= Susan Hibbert =

Susan Nona Hibbert (née Heald; 21 May 1924 - 2 February 2009) was one of the secretaries who typed the English versions of the German surrender document at the conclusion of the Second World War. After her death, there was believed to be only one surviving witness to the surrender ceremony, Albert Meserlin, who died the following month, on 29 March 2009.

Hibbert was born the elder child of Sir Lionel Heald (1897–1981) and his first wife, Flavia Forbes (1902–1959), daughter of Lt.-Col. James Stewart Forbes and Lady Angela St Clair-Erskine. Through her maternal grandmother, Hibbert was a great-grandchild of Robert St Clair-Erskine, 4th Earl of Rosslyn. She was educated at Godolphin School, Salisbury.

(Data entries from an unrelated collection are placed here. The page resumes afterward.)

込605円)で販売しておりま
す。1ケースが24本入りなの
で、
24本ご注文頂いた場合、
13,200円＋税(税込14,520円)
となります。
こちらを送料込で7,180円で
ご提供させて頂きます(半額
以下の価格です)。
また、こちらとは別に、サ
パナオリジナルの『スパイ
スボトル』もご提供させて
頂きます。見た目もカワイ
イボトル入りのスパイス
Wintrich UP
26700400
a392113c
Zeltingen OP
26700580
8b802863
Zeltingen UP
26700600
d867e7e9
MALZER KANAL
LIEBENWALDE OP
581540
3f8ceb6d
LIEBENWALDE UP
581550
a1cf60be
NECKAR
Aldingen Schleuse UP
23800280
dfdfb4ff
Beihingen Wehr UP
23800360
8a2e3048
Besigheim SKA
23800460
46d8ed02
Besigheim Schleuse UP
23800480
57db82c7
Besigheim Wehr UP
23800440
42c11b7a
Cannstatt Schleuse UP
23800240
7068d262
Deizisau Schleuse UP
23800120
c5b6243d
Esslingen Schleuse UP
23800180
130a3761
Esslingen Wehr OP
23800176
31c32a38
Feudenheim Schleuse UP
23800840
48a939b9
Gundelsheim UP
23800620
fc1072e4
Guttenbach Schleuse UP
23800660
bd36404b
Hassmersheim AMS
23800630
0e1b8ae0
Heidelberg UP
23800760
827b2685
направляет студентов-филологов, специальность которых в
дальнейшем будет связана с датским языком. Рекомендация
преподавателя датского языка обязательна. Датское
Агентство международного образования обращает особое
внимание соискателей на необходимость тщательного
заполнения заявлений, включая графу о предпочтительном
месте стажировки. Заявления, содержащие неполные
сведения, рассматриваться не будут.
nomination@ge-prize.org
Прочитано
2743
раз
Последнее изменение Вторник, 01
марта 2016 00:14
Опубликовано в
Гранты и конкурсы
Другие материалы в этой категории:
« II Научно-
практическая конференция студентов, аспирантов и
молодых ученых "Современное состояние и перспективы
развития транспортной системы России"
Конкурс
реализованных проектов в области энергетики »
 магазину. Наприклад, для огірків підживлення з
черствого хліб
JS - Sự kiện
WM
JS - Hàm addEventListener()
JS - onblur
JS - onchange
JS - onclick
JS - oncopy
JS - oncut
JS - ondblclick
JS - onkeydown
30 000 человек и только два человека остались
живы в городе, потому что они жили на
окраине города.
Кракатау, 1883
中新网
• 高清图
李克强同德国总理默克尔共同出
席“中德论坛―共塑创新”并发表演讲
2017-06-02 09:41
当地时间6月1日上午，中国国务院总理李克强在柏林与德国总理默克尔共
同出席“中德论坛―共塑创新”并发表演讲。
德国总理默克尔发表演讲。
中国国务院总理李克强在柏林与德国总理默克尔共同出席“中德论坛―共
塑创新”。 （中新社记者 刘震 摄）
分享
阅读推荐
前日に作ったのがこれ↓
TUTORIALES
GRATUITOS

During the Second World War Heald served as a sergeant in the Women's Auxiliary Territorial Service. She was assigned to type the English version of the German surrender. Three other secretaries typed the French, German and Russian versions. She and the other typists were present at the signing ceremony. Another assignment she received was to type the message informing the War Office in London that the war was over.

Later she worked in the Allied Control Commission, first in Frankfurt, and then in Berlin, where she met her husband Basil, a former RAF fighter pilot.

In 1950, her father Lionel Heald was elected as member of parliament for Chertsey, subsequently serving for two years as Attorney General in Winston Churchill's final administration. Susan became his secretary, and continued to work at Westminster for him and other Conservative members for the next 35 years.

Her husband, Basil, a former RAF pilot, died in 2001; the couple had no children.